== Dataset

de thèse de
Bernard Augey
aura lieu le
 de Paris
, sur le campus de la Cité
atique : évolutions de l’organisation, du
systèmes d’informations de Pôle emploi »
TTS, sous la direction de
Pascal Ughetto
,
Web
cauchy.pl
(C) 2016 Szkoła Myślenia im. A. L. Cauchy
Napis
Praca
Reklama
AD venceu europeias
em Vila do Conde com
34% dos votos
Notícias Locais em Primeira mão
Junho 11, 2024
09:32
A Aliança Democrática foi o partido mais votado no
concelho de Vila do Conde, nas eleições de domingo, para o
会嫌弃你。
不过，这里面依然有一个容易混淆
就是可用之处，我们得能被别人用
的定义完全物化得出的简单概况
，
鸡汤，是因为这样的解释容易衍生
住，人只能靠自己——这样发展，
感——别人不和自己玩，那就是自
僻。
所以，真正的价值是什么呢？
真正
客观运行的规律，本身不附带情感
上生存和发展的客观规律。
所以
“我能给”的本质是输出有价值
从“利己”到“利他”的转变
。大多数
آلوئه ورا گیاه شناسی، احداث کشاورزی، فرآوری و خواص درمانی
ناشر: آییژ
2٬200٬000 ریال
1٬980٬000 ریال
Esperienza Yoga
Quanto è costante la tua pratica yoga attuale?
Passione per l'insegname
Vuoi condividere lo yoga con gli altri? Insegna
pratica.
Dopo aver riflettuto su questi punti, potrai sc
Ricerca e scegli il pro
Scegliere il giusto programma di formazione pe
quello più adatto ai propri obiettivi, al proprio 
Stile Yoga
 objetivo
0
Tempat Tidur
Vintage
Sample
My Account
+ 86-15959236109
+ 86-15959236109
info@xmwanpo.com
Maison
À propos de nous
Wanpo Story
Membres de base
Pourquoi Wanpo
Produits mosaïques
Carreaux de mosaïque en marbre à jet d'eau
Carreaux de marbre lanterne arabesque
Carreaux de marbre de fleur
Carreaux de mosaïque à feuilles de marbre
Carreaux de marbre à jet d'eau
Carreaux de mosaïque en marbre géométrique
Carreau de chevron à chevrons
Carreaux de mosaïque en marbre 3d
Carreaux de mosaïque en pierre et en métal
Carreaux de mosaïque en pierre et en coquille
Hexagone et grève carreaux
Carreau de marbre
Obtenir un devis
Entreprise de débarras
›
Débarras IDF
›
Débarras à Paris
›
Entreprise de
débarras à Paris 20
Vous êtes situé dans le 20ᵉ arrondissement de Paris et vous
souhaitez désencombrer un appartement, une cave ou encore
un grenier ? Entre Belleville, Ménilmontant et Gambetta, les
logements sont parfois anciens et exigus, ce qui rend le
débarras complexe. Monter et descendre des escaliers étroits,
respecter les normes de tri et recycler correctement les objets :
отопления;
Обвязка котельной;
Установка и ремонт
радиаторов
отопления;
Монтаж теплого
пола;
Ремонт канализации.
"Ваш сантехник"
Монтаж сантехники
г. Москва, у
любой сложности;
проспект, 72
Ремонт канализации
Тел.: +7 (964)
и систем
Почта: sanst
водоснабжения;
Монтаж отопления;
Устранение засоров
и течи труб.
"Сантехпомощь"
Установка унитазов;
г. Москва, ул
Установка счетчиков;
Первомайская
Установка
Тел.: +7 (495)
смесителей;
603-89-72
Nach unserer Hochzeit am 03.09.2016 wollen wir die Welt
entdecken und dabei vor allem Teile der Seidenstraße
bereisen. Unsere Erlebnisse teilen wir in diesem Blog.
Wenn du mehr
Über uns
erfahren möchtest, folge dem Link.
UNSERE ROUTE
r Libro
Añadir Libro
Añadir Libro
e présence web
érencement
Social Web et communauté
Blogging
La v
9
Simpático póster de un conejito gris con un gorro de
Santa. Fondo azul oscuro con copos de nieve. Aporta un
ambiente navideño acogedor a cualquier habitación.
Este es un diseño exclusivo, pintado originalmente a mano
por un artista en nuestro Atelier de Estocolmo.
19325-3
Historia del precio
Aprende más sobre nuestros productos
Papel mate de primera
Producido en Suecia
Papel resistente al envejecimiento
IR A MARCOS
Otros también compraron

====

Requirement: Your job is to copy all the records exactly.

Response:
de thèse de
Bernard Augey
aura lieu le
 de Paris
, sur le campus de la Cité
atique : évolutions de l’organisation, du
systèmes d’informations de Pôle emploi »
TTS, sous la direction de
Pascal Ughetto
,
Web
cauchy.pl
(C) 2016 Szkoła Myślenia im. A. L. Cauchy
Napis
Praca
Reklama
AD venceu europeias
em Vila do Conde com
34% dos votos
Notícias Locais em Primeira mão
Junho 11, 2024
09:32
A Aliança Democrática foi o partido mais votado no
concelho de Vila do Conde, nas eleições de domingo, para o
会嫌弃你。
不过，这里面依然有一个容易混淆
就是可用之处，我们得能被别人用
的定义完全物化得出的简单概况
，
鸡汤，是因为这样的解释容易衍生
住，人只能靠自己——这样发展，
感——别人不和自己玩，那就是自
僻。
所以，真正的价值是什么呢？
真正
客观运行的规律，本身不附带情感
上生存和发展的客观规律。
所以
“我能给”的本质是输出有价值
从“利己”到“利他”的转变
。大多数
آلوئه ورا گیاه شناسی، احداث کشاورزی، فرآوری و خواص درمانی
ناشر: آییژ
2٬200٬000 ریال
1٬980٬000 ریال
Esperienza Yoga
Quanto è costante la tua pratica yoga attuale?
Passione per l'insegname
Vuoi condividere lo yoga con gli altri? Insegna
pratica.
Dopo aver riflettuto su questi punti, potrai sc
Ricerca e scegli il pro
Scegliere il giusto programma di formazione pe
quello più adatto ai propri obiettivi, al proprio 
Stile Yoga
 objetivo
0
Tempat Tidur
Vintage
Sample
My Account
+ 86-15959236109
+ 86-15959236109
info@xmwanpo.com
Maison
À propos de nous
Wanpo Story
Membres de base
Pourquoi Wanpo
Produits mosaïques
Carreaux de mosaïque en marbre à jet d'eau
Carreaux de marbre lanterne arabesque
Carreaux de marbre de fleur
Carreaux de mosaïque à feuilles de marbre
Carreaux de marbre à jet d'eau
Carreaux de mosaïque en marbre géométrique
Carreau de chevron à chevrons
Carreaux de mosaïque en marbre 3d
Carreaux de mosaïque en pierre et en métal
Carreaux de mosaïque en pierre et en coquille
Hexagone et grève carreaux
Carreau de marbre
Obtenir un devis
Entreprise de débarras
›
Débarras IDF
›
Débarras à Paris
›
Entreprise de
débarras à Paris 20
Vous êtes situé dans le 20ᵉ arrondissement de Paris et vous
souhaitez désencombrer un appartement, une cave ou encore
un grenier ? Entre Belleville, Ménilmontant et Gambetta, les
logements sont parfois anciens et exigus, ce qui rend le
débarras complexe. Monter et descendre des escaliers étroits,
respecter les normes de tri et recycler correctement les objets :
отопления;
Обвязка котельной;
Установка и ремонт
радиаторов
отопления;
Монтаж теплого
пола;
Ремонт канализации.
"Ваш сантехник"
Монтаж сантехники
г. Москва, у
любой сложности;
проспект, 72
Ремонт канализации
Тел.: +7 (964)
и систем
Почта: sanst
водоснабжения;
Монтаж отопления;
Устранение засоров
и течи труб.
"Сантехпомощь"
Установка унитазов;
г. Москва, ул
Установка счетчиков;
Первомайская
Установка
Тел.: +7 (495)
смесителей;
603-89-72
Nach unserer Hochzeit am 03.09.2016 wollen wir die Welt
entdecken und dabei vor allem Teile der Seidenstraße
bereisen. Unsere Erlebnisse teilen wir in diesem Blog.
Wenn du mehr
Über uns
erfahren möchtest, folge dem Link.
UNSERE ROUTE
r Libro
Añadir Libro
Añadir Libro
e présence web
érencement
Social Web et communauté
Blogging
La v
9
Simpático póster de un conejito gris con un gorro de
Santa. Fondo azul oscuro con copos de nieve. Aporta un
ambiente navideño acogedor a cualquier habitación.
Este es un diseño exclusivo, pintado originalmente a mano
por un artista en nuestro Atelier de Estocolmo.
19325-3
Historia del precio
Aprende más sobre nuestros productos
Papel mate de primera
Producido en Suecia
Papel resistente al envejecimiento
IR A MARCOS
Otros también compraron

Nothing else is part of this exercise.